The book makes it clear that Guinness felt threatened by the possibility that Merula might step out of his shadow. He insisted she abandon her own acting career, mocked the spelling mistakes in her letters, and criticised her cooking in front of dinner guests. But these were particular incidents within a long, essentially loving marriage and Read insists that the depiction of Guinness as an abusive husband is an over-simplification of a much more complex relationship.
"Alec was a nasty man trying very hard to be good. Because of his upbringing, he could be bitchy and bullying, and he knew it. He fought against it and to some extent succeeded. But where the will [to be good] isn't enough in those intimate, domestic relationships."
Read's ability to dissect Guinness's emotions suggests why Merula thought he was the right man for the job. Sure, he isn't a paid-up member of the luvvies' union. Nor do his many novels and works of non-fiction concern the entertainment world, although Alive! - his tale of the South American rugby team forced to eat their dead comrades after an air crash in the Andes - did become a Hollywood film. But, in his character and his Catholicism, he was perfectly suited to his task.

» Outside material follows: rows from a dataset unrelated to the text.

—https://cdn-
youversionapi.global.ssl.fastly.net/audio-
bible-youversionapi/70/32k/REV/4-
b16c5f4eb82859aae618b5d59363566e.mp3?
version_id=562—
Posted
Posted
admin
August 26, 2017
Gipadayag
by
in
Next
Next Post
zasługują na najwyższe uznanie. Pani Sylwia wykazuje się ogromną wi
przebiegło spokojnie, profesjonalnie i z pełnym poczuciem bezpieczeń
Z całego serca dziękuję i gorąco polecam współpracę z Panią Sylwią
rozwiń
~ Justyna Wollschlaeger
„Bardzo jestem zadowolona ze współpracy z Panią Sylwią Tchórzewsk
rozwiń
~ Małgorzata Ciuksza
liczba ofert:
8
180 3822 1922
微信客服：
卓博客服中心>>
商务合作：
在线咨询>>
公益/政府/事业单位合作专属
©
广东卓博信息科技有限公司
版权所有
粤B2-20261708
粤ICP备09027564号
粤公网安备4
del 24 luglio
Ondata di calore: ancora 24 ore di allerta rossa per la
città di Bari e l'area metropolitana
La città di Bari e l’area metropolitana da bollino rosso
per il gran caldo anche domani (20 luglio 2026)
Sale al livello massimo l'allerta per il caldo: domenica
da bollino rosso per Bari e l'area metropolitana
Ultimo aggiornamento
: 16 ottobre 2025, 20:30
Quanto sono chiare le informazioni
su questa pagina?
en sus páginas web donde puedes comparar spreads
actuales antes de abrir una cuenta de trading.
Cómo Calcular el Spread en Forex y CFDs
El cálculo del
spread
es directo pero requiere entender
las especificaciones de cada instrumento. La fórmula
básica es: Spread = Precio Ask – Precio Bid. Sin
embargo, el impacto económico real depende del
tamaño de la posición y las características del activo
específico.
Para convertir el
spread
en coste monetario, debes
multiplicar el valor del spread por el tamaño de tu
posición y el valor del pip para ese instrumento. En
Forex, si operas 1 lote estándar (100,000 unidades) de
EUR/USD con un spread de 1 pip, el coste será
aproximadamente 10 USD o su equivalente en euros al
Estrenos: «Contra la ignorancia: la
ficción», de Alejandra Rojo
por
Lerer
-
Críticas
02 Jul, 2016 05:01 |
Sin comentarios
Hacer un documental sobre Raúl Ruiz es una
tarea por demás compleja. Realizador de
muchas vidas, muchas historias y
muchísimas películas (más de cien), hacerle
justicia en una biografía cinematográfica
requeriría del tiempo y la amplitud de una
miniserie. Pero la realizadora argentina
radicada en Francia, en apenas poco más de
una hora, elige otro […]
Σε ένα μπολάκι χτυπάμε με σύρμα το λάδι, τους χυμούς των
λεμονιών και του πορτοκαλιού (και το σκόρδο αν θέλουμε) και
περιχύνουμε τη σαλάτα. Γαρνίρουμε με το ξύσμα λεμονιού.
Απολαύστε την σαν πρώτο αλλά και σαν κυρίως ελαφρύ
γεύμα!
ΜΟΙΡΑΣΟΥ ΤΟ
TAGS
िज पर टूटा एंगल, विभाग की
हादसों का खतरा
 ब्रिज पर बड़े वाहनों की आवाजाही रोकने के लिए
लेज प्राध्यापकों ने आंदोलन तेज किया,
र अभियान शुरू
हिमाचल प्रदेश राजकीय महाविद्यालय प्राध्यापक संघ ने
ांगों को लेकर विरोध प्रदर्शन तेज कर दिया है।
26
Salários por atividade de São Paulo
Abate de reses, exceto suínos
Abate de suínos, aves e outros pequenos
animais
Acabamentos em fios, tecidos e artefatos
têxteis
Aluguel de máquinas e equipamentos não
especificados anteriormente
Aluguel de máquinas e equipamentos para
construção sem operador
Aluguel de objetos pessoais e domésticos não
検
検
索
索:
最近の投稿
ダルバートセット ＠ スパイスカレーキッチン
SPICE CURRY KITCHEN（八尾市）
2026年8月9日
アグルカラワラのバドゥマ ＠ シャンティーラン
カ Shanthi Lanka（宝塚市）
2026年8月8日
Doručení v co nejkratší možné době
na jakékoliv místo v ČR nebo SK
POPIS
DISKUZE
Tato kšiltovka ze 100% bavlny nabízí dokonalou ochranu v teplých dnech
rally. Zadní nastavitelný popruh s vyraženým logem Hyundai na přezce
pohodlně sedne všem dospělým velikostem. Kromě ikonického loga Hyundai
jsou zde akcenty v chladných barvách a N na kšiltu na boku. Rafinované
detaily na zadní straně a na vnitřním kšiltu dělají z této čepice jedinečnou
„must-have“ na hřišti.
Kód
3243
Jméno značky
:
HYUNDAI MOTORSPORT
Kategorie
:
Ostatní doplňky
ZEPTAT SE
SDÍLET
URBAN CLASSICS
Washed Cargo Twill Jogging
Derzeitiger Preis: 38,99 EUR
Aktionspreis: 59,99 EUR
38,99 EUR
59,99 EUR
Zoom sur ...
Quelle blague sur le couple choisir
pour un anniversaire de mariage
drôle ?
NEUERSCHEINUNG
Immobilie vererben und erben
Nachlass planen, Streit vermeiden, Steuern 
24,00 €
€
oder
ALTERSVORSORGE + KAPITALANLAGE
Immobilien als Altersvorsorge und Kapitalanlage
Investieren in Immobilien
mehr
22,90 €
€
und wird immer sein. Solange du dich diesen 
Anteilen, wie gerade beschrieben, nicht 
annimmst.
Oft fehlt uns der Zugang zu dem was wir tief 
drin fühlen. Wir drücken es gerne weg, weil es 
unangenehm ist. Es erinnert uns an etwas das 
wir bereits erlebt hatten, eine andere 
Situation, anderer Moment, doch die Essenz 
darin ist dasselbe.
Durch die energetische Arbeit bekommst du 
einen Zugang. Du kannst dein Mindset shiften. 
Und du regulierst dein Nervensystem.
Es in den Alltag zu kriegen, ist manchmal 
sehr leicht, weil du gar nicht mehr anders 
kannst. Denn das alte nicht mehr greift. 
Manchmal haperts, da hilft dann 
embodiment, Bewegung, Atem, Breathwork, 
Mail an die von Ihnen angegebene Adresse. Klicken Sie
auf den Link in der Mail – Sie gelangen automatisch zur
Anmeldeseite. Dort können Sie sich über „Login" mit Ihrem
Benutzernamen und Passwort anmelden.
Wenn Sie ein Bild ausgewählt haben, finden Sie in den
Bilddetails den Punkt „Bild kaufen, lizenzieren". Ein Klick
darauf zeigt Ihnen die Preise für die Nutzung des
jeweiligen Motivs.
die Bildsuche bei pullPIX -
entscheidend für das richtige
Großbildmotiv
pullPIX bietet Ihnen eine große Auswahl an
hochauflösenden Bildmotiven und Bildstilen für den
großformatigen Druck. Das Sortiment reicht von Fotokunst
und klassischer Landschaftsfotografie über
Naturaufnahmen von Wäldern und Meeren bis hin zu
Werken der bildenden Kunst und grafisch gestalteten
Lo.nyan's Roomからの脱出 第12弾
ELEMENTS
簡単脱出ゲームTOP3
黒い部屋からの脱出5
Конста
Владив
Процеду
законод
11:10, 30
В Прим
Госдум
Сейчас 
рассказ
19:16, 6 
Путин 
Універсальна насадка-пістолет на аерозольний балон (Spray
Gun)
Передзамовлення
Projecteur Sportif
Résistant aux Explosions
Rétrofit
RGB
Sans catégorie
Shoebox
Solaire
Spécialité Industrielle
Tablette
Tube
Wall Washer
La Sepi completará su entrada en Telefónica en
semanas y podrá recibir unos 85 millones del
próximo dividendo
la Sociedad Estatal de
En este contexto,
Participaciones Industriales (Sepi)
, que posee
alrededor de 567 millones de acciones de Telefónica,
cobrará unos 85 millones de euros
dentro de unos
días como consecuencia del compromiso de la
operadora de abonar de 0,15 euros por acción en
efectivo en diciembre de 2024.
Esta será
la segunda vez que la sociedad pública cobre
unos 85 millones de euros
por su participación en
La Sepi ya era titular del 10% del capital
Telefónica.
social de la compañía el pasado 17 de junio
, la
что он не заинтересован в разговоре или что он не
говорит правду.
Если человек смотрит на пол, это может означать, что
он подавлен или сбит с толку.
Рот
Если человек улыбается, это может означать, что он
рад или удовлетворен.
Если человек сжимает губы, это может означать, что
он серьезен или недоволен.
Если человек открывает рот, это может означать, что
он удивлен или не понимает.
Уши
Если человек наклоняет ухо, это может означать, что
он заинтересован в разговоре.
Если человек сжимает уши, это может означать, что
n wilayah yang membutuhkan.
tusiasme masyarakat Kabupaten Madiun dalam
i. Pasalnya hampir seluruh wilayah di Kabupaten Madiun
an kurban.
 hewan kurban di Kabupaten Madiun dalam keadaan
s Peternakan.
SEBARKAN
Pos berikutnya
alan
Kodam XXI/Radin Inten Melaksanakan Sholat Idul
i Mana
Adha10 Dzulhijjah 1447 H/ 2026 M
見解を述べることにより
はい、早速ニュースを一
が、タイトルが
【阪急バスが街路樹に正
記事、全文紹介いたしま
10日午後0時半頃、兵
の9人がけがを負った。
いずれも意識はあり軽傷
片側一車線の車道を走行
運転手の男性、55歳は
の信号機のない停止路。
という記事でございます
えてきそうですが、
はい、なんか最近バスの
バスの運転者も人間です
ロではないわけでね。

He was, furthermore, a friend of Sir Alec's. They had met in 1988, when Read went to interview the actor for a weekend magazine."I was told to take Alec Guinness out to lunch," says Read. "I rang his agent and the agent said, 'No, Alec will be taking you out to lunch. Please turn up at the Connaught at one o'clock.' "
Guinness, though charming, was determined to reveal nothing of his inner self to his interviewer. Yet something about Read clearly struck a chord for, even before the piece was published, Guinness invited him and his wife Emily to dinner, again at the Connaught. When asked why Guinness might have been so taken by him, Read develops the embarrassed hesitancy of a properly-educated public schoolboy, unavoidably forced to swank.